Cuando quitabas mucho eso faltaba un poquito de historia.

Hablé con Emili y con Isona y decidimos coger otros libros,

desmenuzar otros libros de él e integrarlos en "Pa negre".

Hay mucho de otra novela: "Retrato de un asesino de pájaros".

Todo eso ha ido a cóctel.

-Este final... Me gusta mucho comentar eso

porque la gente habla de pasar de literatura a cine

y el monólogo interior es imposible de reproducir en cine

porque sería una voz en off permanente.

La capacidad de Agustí de visualizar es traición del niño

a través del aliento que borra a su madre en el cristal.

La capacidad de metáfora visual me parece tan potente

que es una prueba de lo bueno que es. A nadie se le ocurriría,

y en el libro esto no está.

La madre desaparece con el aliento del niño y el portazo.

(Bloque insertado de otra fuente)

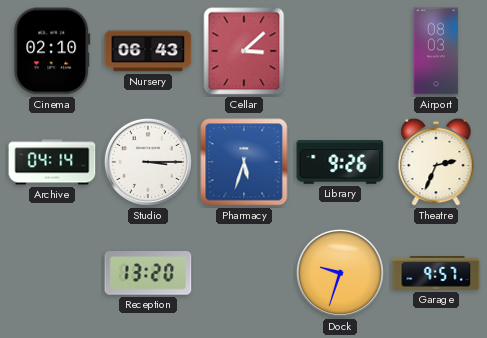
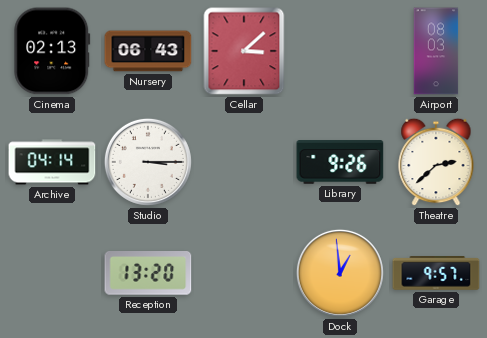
Cinema: 02:10 -> 02:13
Pharmacy: 5:33 -> none
Theatre: 2:34 -> 2:38
Dock: 9:33 -> 12:59
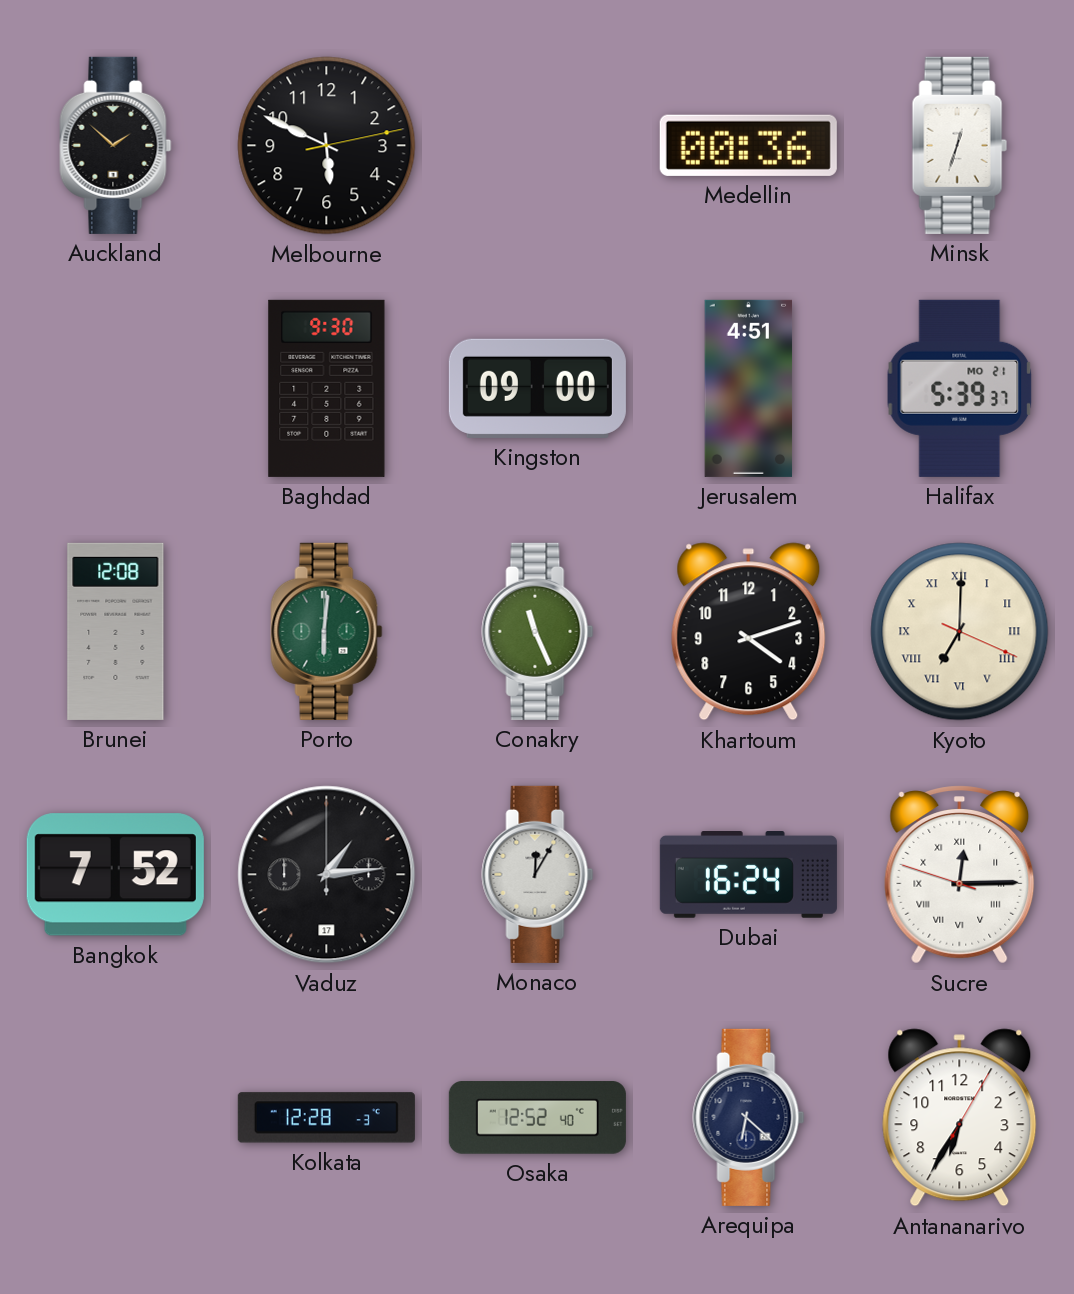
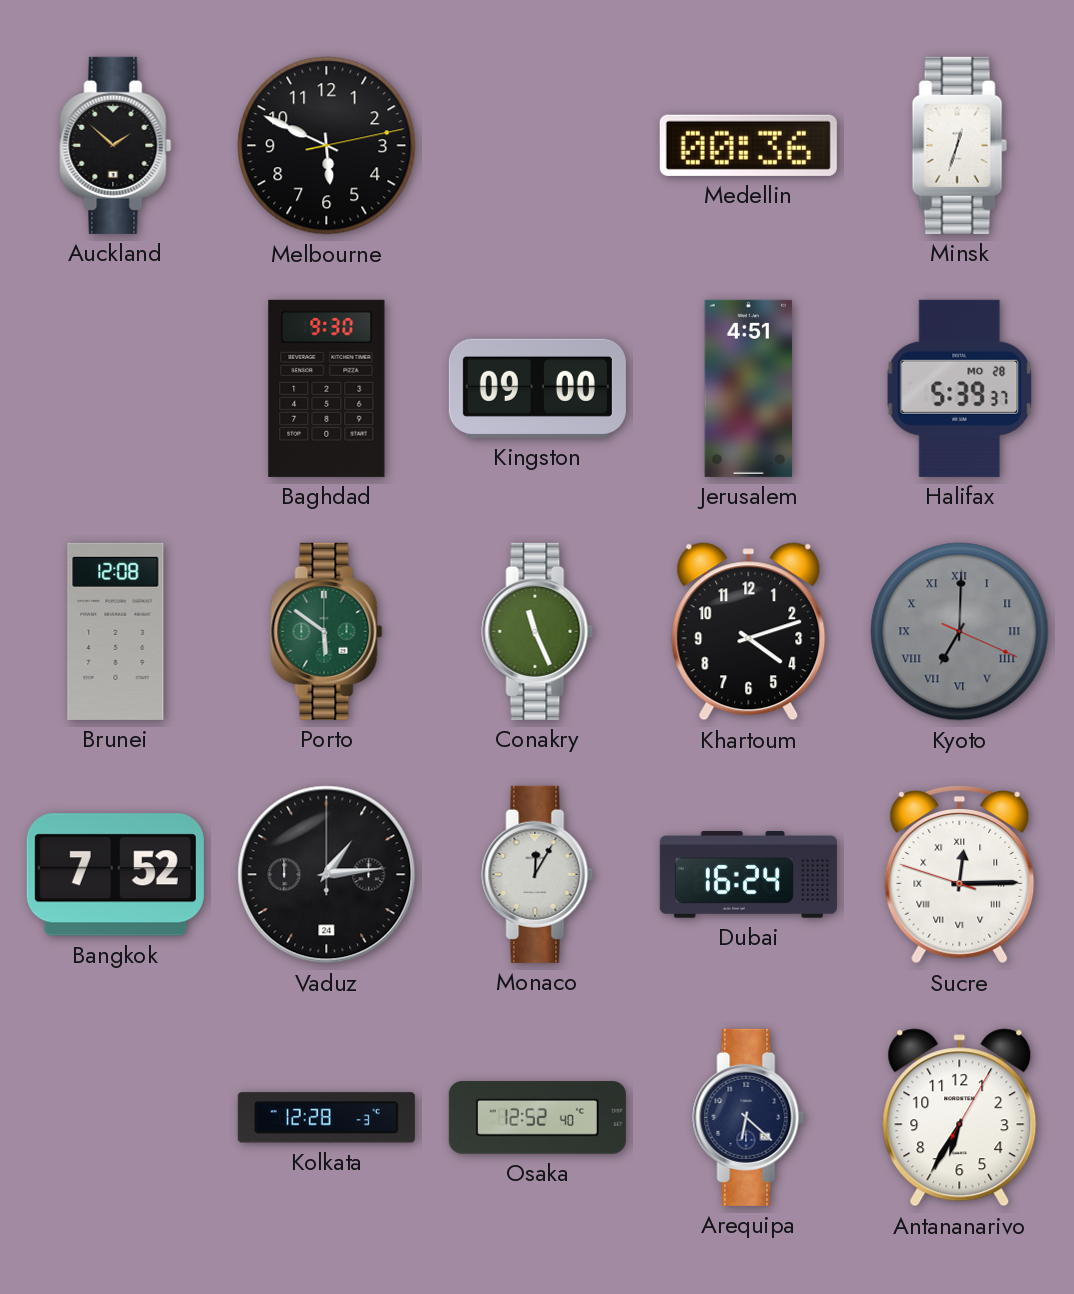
Halifax date: MO 21 -> MO 28
Porto: 6:01 -> 5:51
Kyoto dial: cream -> grey
Vaduz date: 17 -> 24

Es bestial como final. Es realmente desdibujarla.

Sí, borrar el pasado. Dejarla confundida

en lo que será un recuerdo que ni la ubicará en su lugar.

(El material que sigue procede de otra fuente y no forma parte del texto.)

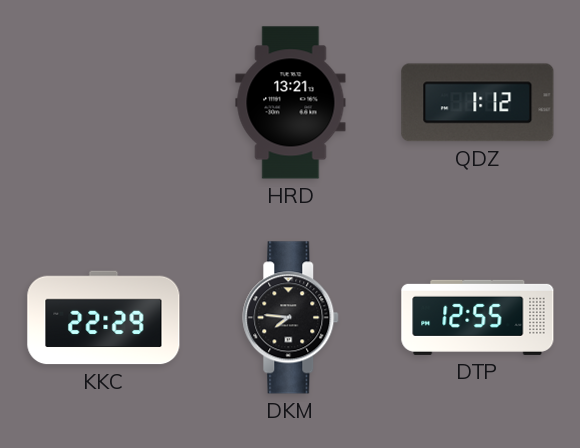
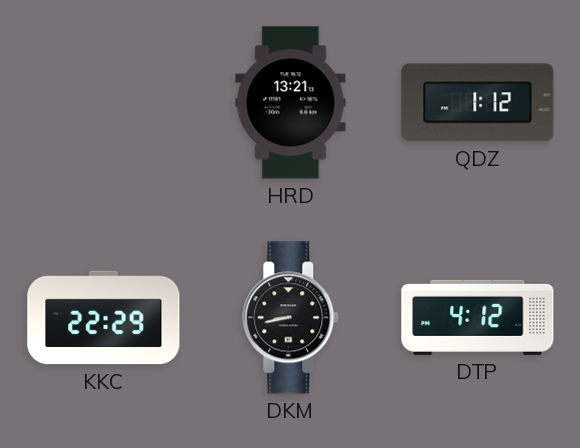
DKM: 7:46 -> 8:43
DTP: 12:55 -> 4:12
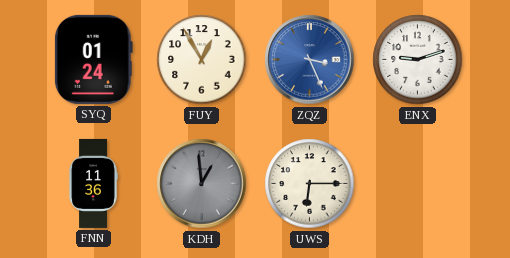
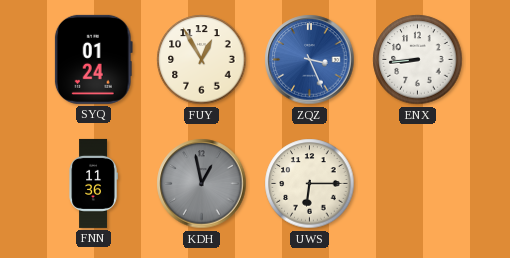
ENX: 9:12 -> 8:44
KDH: 12:59 -> 12:58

La cara, la dureza que tiene el actor, el niño, Francesc

en ese colegio también es muy elocuente.

Y cómo mantienes los planos en las caras

hasta que ha expresado lo que tiene que expresar esa mirada.

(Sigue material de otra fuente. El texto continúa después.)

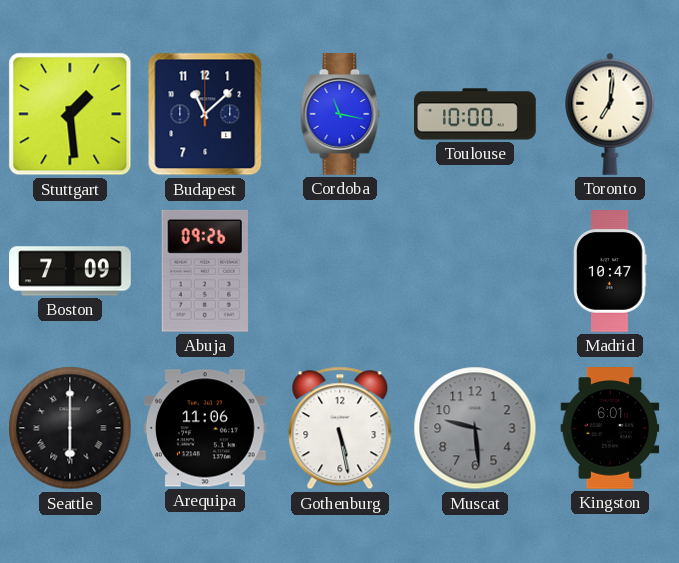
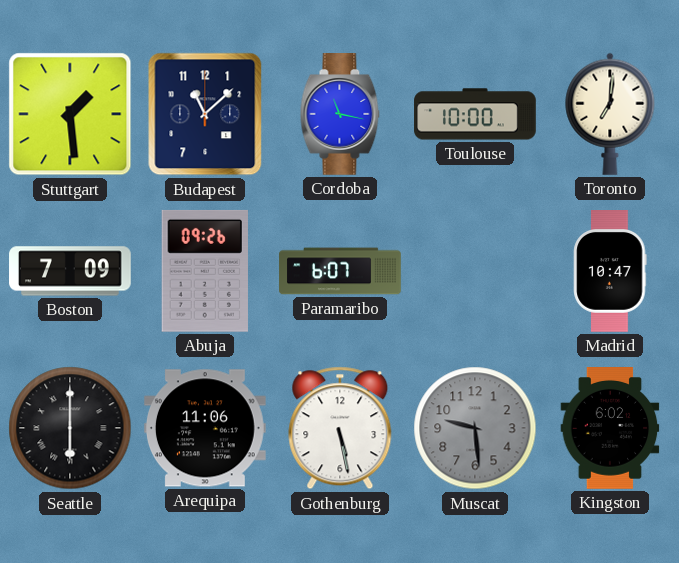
Paramaribo: none -> 6:07
Kingston: 6:01 -> 6:02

A ese niño le cambia... Totalmente.

No es que no quiera a su madre porque ahí está la lucha interna.

Lo que no quiere es lo que conlleva estar al lado de la madre

y las raíces. Quiere borrar el pasado.

Por eso decía que es la metáfora, y Emili insistía en eso.

Es una metáfora de lo que hizo la burguesía catalana

con la entrada del franquismo: borrar.

Los ideales eran los que había

y mucha gente no solo en Barcelona, por todos lados,

mucha gente tuvo que borrar ideales. Es de lo que habla más la película.

Está con la metáfora de los pájaros muy subrayado.

-Cómo duele este final. Sí, te deja un poco...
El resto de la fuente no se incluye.